I have been working really hard this summer and have been successful losing weight. I am pretty proud of myself for this and I feel SO MUCH better physically as well as emotionally about myself. I still have a way to go yet, and I have no doubt that I will reach my goal.
Today at work, the secretaries and I were getting the room ready for school registration. This involves moving tables, setting up stations, etc. We had tables close to an area that we had to see if we could get office chairs into as well as have someone be able to walk behind to get out. Well, one of the secretaries said she would sit down in the chair and see if someone could walk behind her. She said since she is the fattest one in the room she should sit, and then the other secretary said since she is also one of the fattest she would walk behind her. A little bit later, the same two said since they were the fattest ones, they couldn't get up on a chair/table to hang signs and then they handed them to me.
One of them had on the cutest outfit. A plaid skort with lime green stripes and an really cute top that was lime green. Now, 40 lbs ago I wouldn't have even considered wearing that, so I asked her where she got it. She turned to me and in a loud voice announced that she bought it at a fat lady store!

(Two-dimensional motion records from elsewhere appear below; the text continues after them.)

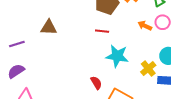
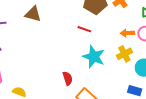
orange arrow: (145, 26) -> (127, 33), turned -40
yellow cross: (148, 69) -> (124, 54), moved

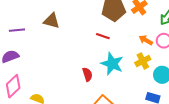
orange arrow: (127, 33) -> (146, 40), turned 32
red semicircle: (68, 78) -> (87, 74), moved

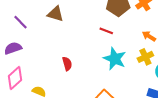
purple line: (17, 30) -> (21, 22), turned 49
red semicircle: (87, 74) -> (67, 64), moved

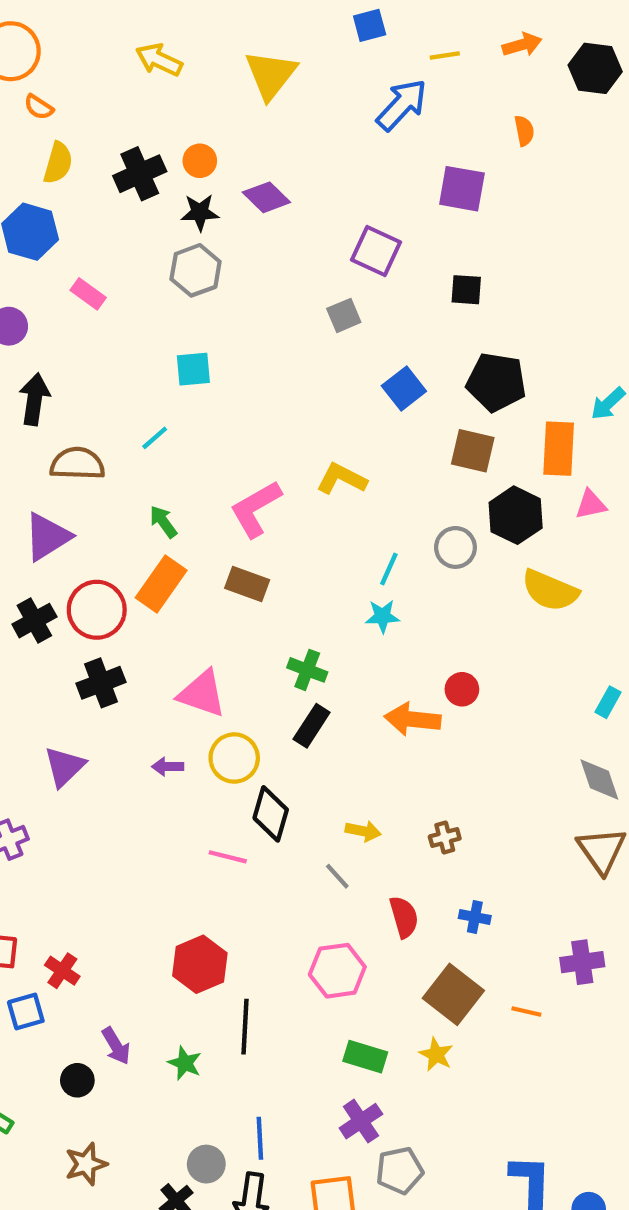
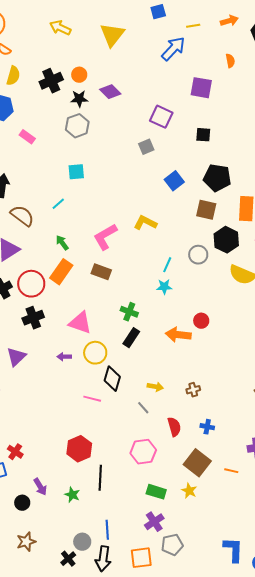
brown semicircle: (77, 464) -> (22, 216), turned 35

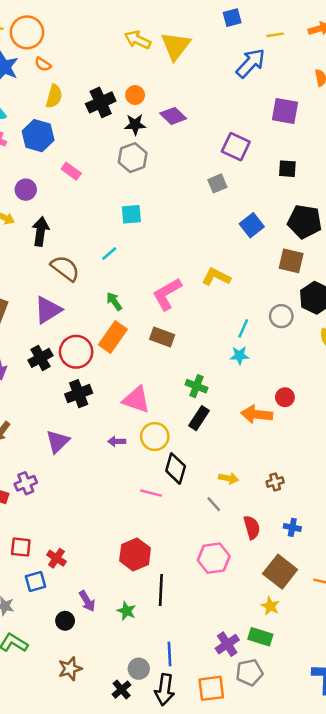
yellow arrow: (60, 28) -> (138, 40), moved
green rectangle: (156, 492) -> (260, 637), moved

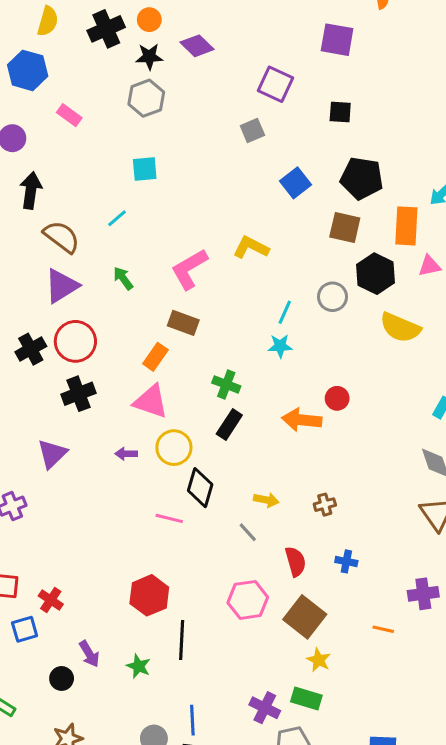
purple triangle: (48, 310) -> (62, 286), moved
orange rectangle: (113, 337) -> (155, 357), moved, size x0.7
brown square: (280, 572) -> (305, 617), moved
purple cross: (227, 644) -> (265, 708), turned -30

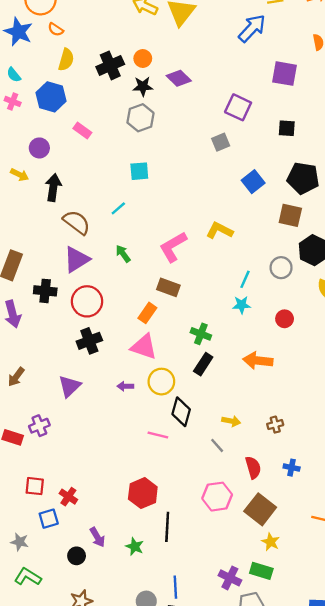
black cross: (31, 349) -> (45, 291), moved, turned 35
red circle: (337, 398) -> (285, 319), moved

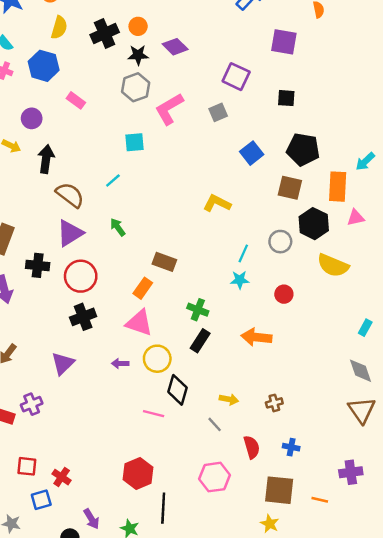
pink L-shape: (173, 247) -> (169, 109), moved
brown square: (260, 509) -> (279, 490), moved, turned -32

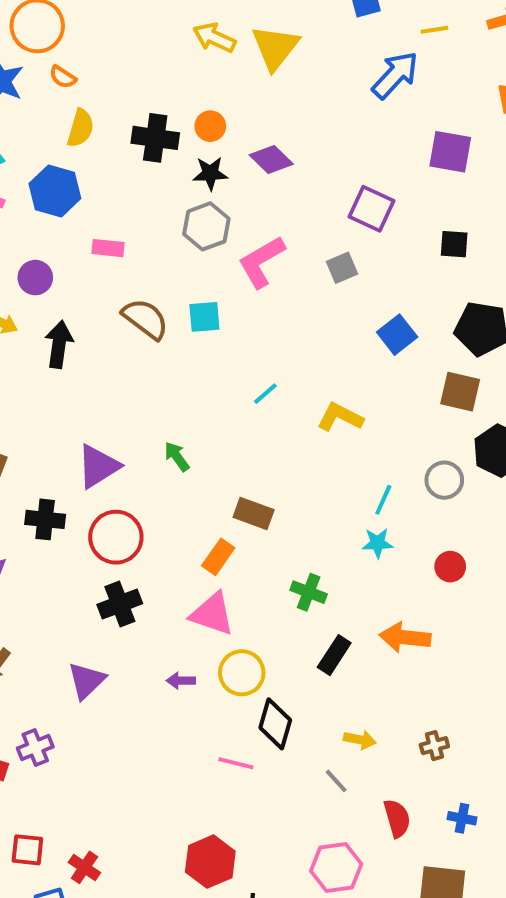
black cross: (105, 34) -> (155, 138), turned 32
pink rectangle: (76, 100) -> (108, 248), turned -30
cyan line: (113, 181) -> (265, 394), moved
brown semicircle: (70, 195) -> (145, 319), moved
black rectangle: (200, 341) -> (334, 655), moved

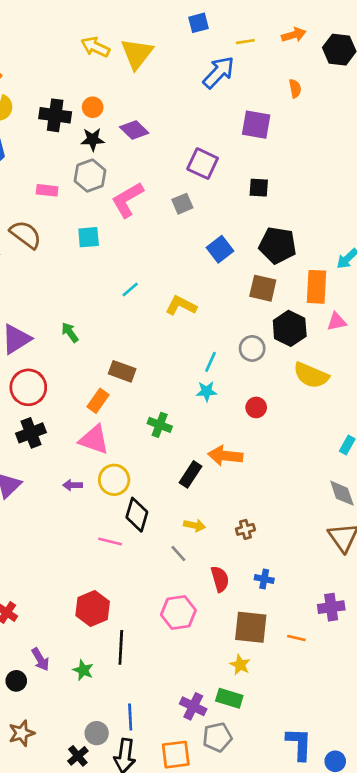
pink rectangle: (108, 248) -> (47, 190), moved
brown semicircle: (145, 319) -> (26, 235), moved
black rectangle: (334, 655) -> (190, 474), moved

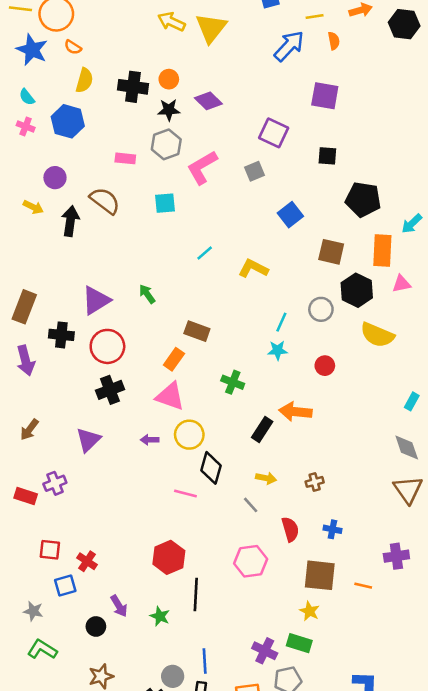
orange semicircle: (295, 88) -> (334, 41), moved
black pentagon: (278, 245) -> (363, 199), moved

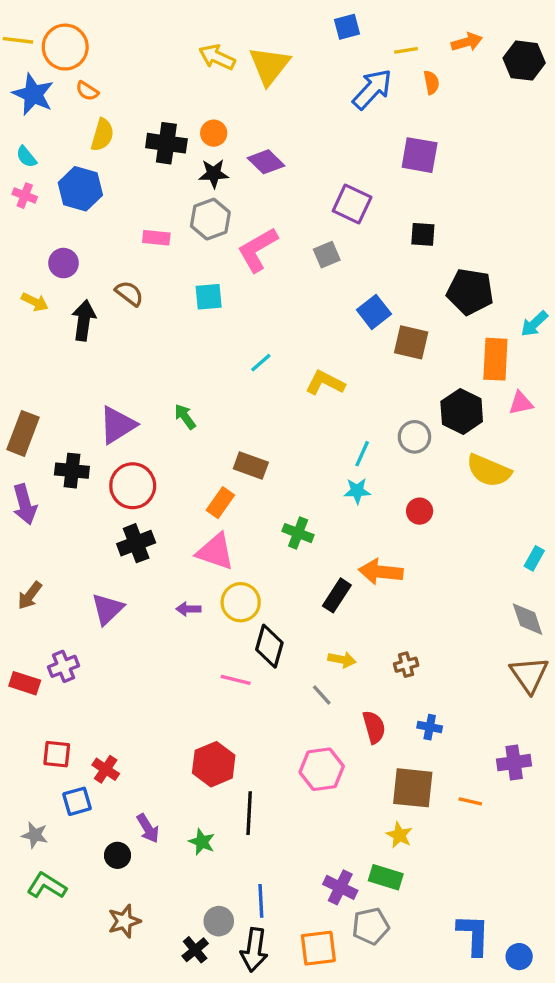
brown semicircle: (105, 201) -> (129, 293), size x0.7
brown square: (331, 252) -> (411, 342), moved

At that time I didn't think about what they had said.. but later, it bothered me a little. I used to be the fattest one there, and now I am not. I know others have mentioned that they have been treated differently as they have lost weight and sometimes treated hostile. I don't go around announcing my weight loss or how much I have lost. I pretty much keep it to myself unless someone asks because now it is becoming pretty obvious.
I confided in one of my good friends from work about what was said.. she is also on WW after asking me about it when I had lost 20 lbs. We are kinda doing it together at work and exchanging recipes and food finds. She doesn't have much to lose, maybe 15 lbs. Her theory is that they are jealous.
I have never encountered this before and it does upset me, but it also seems pretty childish. Those 2 aren't going to make me feel bad enough to quit what I am doing. I have a pretty strong personality and don't bend to others. But, I wonder about others who do feel bad enough to quit. It makes me angry too. One of them asked me where I wanted to be and when I told her, she about had a fit - a motherly fit actually and told me that I would be too skinny if I lost that much and that if I lost maybe another 20 lbs I would look wonderful! I am 5'4" and want to weigh 150 lbs.
We have to meet again tomorrow. I have made copies of some of the stuff that I have been doing - water, low fat, high fiber, etc along with phone number for the local WW as well as the web site info. Depending on how they are then, I am going to give them the information and tell them that if I can do it, they can too!
I guess that I am lobbing the ball back into their court and not give them a reason to say anything more to me like that. Basically I am going to tell them that if they feel that they are the fat one, then do something about it. Here is how I am doing it - make a choice.


And when people have the chutzpa to tell you how much you should weigh, when you know your own self and goals best...sheesh.